What you will do:
For the records that follow, return only the count of lines containing the string "clone".

Supplied records:
□ □ □ □ □ □ □
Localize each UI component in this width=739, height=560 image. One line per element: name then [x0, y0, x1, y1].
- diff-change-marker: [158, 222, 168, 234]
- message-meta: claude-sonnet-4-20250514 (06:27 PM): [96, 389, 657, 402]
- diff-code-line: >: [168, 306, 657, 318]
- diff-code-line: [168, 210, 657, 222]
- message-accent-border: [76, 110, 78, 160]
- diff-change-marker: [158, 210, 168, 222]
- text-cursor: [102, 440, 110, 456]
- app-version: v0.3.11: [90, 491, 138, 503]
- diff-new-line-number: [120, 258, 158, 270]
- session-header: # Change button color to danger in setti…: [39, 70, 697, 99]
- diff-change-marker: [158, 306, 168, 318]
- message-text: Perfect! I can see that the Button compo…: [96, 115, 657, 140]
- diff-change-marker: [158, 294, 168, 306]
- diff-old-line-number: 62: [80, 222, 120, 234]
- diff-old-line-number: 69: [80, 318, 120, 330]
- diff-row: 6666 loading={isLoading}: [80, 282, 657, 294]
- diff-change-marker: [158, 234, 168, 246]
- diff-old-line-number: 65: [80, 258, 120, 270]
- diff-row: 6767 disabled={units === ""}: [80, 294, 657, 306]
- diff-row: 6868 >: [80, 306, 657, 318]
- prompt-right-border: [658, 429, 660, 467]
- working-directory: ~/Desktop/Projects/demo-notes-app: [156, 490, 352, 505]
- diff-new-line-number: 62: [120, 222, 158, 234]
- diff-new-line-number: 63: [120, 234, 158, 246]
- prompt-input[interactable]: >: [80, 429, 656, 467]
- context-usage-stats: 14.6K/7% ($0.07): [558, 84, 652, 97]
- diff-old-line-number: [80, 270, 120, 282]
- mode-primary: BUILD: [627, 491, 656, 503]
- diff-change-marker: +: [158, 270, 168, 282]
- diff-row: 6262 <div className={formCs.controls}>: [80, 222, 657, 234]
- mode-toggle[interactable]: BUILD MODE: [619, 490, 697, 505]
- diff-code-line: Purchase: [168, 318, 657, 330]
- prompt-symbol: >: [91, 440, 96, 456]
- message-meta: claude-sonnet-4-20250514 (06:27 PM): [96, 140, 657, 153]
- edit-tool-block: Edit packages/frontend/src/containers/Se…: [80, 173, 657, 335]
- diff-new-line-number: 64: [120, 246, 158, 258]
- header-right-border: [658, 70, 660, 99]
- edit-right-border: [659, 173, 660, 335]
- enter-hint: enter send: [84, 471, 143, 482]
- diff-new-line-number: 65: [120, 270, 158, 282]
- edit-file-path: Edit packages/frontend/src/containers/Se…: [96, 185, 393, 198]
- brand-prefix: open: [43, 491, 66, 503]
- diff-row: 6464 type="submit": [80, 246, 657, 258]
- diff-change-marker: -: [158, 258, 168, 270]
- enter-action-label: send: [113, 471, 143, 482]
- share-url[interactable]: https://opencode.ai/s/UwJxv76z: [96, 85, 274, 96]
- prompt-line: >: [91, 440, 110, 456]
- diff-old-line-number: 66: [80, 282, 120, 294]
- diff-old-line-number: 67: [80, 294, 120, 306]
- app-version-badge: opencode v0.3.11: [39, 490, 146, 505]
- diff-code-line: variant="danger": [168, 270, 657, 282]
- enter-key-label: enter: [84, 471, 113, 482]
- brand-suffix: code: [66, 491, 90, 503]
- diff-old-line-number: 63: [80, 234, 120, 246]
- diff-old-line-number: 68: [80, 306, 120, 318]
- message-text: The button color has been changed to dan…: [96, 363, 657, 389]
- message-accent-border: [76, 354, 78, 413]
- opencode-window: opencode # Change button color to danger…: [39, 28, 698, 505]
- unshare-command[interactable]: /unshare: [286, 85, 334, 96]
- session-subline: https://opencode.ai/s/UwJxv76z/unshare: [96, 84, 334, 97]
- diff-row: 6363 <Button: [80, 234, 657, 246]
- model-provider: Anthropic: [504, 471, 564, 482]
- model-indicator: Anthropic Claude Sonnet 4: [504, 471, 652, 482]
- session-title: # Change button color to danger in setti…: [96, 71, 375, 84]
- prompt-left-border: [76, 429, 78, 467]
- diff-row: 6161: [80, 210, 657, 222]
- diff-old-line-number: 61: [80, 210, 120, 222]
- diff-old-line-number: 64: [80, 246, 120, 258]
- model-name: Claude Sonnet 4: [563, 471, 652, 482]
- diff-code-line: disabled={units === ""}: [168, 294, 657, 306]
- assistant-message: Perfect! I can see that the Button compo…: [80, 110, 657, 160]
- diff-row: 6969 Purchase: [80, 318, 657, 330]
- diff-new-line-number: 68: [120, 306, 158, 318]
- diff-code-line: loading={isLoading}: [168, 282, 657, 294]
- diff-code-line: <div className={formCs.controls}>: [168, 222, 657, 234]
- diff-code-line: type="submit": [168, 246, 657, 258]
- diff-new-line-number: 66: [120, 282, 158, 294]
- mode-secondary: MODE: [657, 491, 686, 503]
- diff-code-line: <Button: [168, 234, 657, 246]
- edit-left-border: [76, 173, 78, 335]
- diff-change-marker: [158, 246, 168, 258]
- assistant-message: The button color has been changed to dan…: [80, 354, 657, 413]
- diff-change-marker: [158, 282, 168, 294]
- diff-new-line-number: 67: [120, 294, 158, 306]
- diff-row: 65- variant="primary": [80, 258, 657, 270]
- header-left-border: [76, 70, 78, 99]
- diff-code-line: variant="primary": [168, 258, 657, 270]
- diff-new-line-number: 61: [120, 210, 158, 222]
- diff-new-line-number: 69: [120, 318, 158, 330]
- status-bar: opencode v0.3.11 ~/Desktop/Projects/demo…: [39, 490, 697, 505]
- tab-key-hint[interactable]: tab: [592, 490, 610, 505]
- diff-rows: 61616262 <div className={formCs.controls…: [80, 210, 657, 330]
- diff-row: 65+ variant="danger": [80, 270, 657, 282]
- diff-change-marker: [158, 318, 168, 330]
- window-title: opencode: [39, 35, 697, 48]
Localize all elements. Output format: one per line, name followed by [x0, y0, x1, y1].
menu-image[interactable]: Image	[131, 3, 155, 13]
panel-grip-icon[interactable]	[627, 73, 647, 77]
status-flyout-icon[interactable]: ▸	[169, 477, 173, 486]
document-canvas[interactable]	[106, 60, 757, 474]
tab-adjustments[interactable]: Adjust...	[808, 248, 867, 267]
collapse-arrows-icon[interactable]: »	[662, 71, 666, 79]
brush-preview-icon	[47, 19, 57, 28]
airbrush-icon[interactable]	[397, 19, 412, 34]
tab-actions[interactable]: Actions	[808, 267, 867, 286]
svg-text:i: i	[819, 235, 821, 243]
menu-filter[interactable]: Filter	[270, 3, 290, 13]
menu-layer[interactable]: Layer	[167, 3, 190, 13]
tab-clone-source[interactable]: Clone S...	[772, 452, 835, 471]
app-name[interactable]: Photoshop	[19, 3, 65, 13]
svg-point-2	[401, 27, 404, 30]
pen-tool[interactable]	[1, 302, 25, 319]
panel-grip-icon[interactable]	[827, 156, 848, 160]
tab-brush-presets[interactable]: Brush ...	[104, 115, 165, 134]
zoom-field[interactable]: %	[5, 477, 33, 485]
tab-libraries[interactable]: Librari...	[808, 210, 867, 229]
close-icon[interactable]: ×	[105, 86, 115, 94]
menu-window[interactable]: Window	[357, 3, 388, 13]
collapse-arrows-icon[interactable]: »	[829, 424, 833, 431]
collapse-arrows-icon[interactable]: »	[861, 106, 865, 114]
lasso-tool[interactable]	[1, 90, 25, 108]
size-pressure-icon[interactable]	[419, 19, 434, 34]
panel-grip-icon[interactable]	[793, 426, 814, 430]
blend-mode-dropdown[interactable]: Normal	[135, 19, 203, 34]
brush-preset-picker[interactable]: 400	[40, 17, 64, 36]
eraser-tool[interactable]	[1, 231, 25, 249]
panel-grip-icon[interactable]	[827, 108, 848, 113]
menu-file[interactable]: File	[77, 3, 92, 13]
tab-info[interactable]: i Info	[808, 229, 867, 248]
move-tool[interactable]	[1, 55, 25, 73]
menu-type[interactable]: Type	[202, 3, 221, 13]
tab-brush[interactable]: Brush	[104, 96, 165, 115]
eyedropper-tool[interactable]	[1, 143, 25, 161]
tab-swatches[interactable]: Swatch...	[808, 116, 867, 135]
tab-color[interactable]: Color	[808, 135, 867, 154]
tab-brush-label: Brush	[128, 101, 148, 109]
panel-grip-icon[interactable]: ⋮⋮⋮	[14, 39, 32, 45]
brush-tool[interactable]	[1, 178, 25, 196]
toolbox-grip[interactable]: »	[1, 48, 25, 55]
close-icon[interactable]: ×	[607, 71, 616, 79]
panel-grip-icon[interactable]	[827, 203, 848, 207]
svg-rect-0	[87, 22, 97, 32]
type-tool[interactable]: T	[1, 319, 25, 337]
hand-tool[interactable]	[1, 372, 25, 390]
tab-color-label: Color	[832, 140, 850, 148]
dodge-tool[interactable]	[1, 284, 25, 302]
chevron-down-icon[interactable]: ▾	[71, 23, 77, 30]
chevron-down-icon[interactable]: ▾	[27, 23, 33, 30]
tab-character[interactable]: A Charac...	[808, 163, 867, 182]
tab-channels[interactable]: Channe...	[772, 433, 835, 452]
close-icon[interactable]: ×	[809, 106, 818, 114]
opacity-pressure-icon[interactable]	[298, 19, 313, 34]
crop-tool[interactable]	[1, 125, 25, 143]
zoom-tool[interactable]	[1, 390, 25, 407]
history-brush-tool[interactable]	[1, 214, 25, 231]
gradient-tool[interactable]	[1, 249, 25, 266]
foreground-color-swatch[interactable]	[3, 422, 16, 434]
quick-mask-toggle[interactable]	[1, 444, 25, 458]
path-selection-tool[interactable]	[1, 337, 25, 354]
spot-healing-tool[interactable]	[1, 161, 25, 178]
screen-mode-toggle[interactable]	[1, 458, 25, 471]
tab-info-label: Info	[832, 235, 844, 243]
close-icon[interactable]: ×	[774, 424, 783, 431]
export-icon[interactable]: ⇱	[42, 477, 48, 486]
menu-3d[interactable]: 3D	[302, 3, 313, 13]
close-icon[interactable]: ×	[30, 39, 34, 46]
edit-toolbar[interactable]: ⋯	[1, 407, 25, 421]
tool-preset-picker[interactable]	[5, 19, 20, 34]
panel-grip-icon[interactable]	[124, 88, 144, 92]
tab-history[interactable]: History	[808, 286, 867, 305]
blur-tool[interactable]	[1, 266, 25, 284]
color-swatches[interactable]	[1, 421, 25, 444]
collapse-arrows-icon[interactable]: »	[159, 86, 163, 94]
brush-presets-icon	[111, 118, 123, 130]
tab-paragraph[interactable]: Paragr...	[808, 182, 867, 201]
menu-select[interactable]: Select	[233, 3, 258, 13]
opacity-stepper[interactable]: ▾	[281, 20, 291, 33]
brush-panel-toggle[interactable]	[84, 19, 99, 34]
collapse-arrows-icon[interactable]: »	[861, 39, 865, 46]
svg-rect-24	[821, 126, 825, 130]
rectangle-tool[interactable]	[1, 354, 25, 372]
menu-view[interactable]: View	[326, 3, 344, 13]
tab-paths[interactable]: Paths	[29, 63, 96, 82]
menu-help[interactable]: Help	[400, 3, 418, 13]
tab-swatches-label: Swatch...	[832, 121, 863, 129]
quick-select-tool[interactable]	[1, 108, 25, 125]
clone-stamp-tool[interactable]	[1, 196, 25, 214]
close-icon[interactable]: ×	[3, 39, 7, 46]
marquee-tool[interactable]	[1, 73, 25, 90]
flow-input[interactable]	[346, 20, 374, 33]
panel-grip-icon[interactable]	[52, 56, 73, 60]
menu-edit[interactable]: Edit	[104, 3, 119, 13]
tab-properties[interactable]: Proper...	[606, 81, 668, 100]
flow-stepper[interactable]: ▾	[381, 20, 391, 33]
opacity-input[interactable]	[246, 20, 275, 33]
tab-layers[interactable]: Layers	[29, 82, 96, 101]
□ □ □ □ □ □ □
Exercise answer:
2